2020.01.20

大坂なおみが「不思議な感じ」で
試合中に笑み。全豪で完璧なスタート

  • 内田暁●取材・文 text by Uchida Akatsuki
  • photo by AFLO

 グランドスラムに楽な相手、簡単な試合など存在しないが、それにしても初戦で当たるには嫌な選手だったと言えるだろう。

 マリエ・ブズコワ(チェコ)はこの1年間でトップ10選手を3人破り、ランキングを60以上も駆け上がった21歳。豊作の世代のフロントランナーだった2014年全米オープン・ジュニア優勝者は、先をゆく同世代に追いつこうと、高いモチベーションで今シーズンを迎えていた。

試合中に笑みをこぼす余裕もあった大坂なおみ そのような状況を、大坂なおみは「とても難しかった」と認める。

「彼女とは初対戦だし、初戦はいつだって他の試合とは異なる緊張感に襲われるから」

 それに……と彼女は続ける。

「最近では、ほとんどの選手は私と対戦する時、いつもと違うプレーをするの。大概は普段より、攻撃的なプレーをしてくる。

 だから大切なのは、試合のなかで常に対処法を見つけていくこと。事前にインターネットや動画で見た相手のプレーは、あまり参考にならないから」

 自分に対しては、相手は違うプレーをしてくる――。

 これらはセリーナ・ウィリアムズ(アメリカ)やマリア・シャラポワ(ロシア)ら、歴代女王が口にしてきた言葉でもある。
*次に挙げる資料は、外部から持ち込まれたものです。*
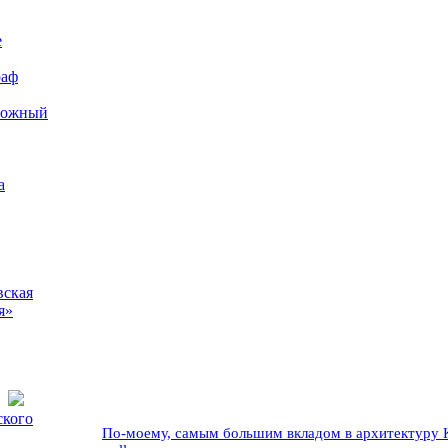
е
раф
рожный
а
вская
я»
ского
По-моему, самым большим вкладом в архитектуру Кр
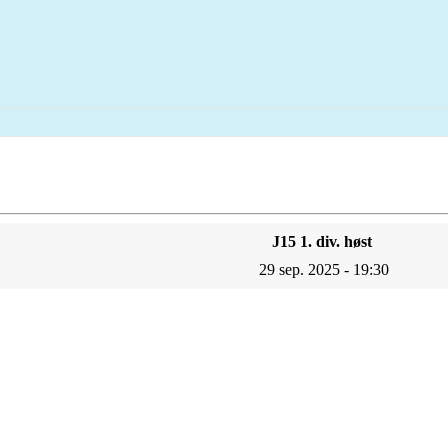
J15 1. div. høst
29 sep. 2025 - 19:30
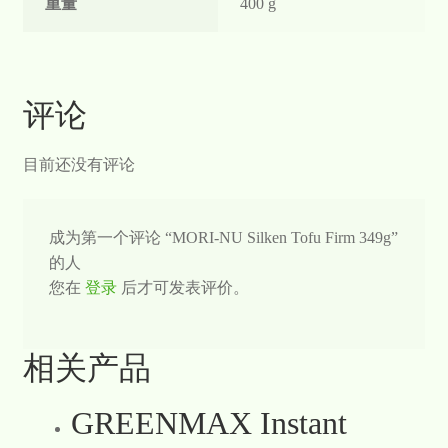
重量
400 g
评论
目前还没有评论
成为第一个评论 “MORI-NU Silken Tofu Firm 349g”
的人
您在
登录
后才可发表评价。
相关产品
GREENMAX Instant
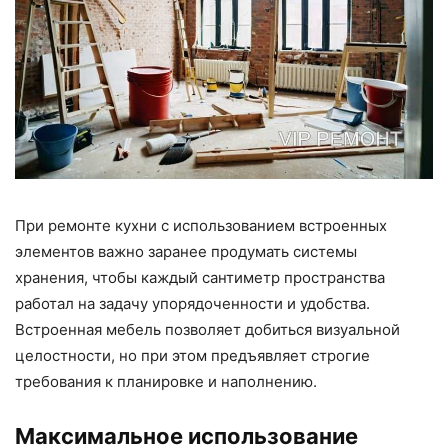
При ремонте кухни с использованием встроенных
элементов важно заранее продумать системы
хранения, чтобы каждый сантиметр пространства
работал на задачу упорядоченности и удобства.
Встроенная мебель позволяет добиться визуальной
целостности, но при этом предъявляет строгие
требования к планировке и наполнению.
Максимальное использование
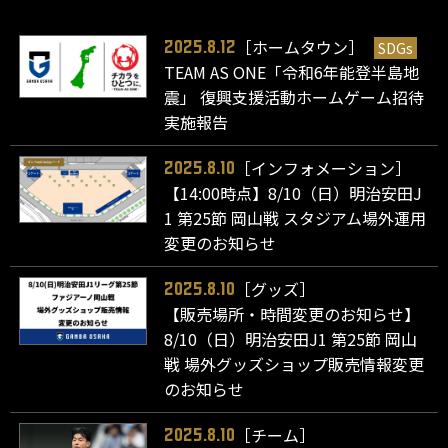
［ホームタウン］
SDGs
2025.8.12
TEAM AS ONE「令和6年能登半島地
震」 復興支援活動ホームゲーム招待
実施報告
［インフォメーション］
2025.8.10
【14:00時点】8/10（日）明治安田J
1 第25節 岡山戦 スタジアム場外運用
変更のお知らせ
［グッズ］
2025.8.10
【販売場所・時間変更のお知らせ】
8/10（日）明治安田J1 第25節 岡山
戦 場外グッズショップ販売情報変更
のお知らせ
［チーム］
2025.8.10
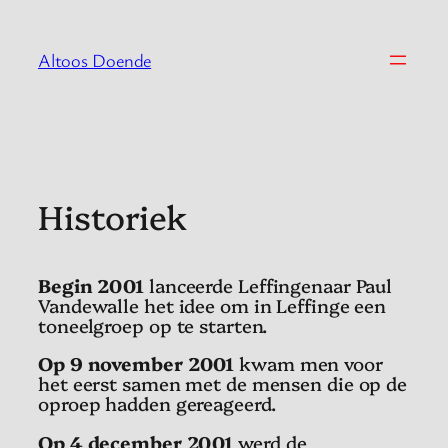
Spring
naar
Altoos Doende
de
inhoud
Historiek
Begin 2001
lanceerde Leffingenaar Paul
Vandewalle het idee om in Leffinge een
toneelgroep op te starten.
Op
9 november 2001
kwam men voor
het eerst samen met de mensen die op de
oproep hadden gereageerd.
Op 4 december 2001
werd de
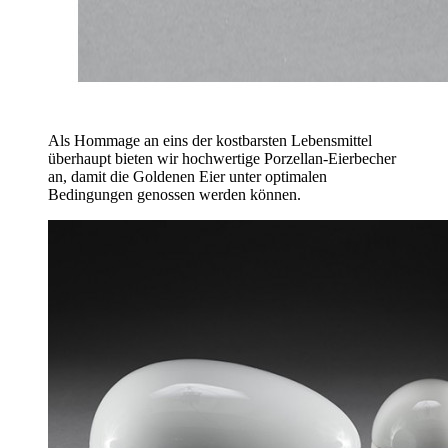
Als Hommage an eins der kostbarsten Lebensmittel
überhaupt bieten wir hochwertige Porzellan-Eierbecher
an, damit die Goldenen Eier unter optimalen
Bedingungen genossen werden können.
 誰からも標的にされるという「追われる者の宿命」を背負いながら、ディフェンディング・チャンピオンは大会のオープニングマッチとなるセンターコートに立っていた。

 実際にブズコワは、大坂が覚悟していたとおり、失う者のない強みで世界3位に向かっていた。オフシーズンに高地トレーニングで鍛えたというフィジカルにも、かなりの自信があったのだろう。左右に振られても大坂の強打に食らいつき、第4ゲームではブレークポイントも手にした。

 ただ、互いを左右に振り合う激しい打ち合いを続けるなかで、むしろ大坂の硬さはほぐれ、エンジンに火が入った感がある。

 2度のデュースのあとに連続ウイナーでこのゲームをキープすると、続くゲームも立ち上がりからフォアで3連続ウイナーを叩きこむ。食い下がる相手を突き放してこのゲームをブレークすると、「オオサカ」コールに笑みを返す余裕も見せ、連続ブレークで第1セットを奪い去った。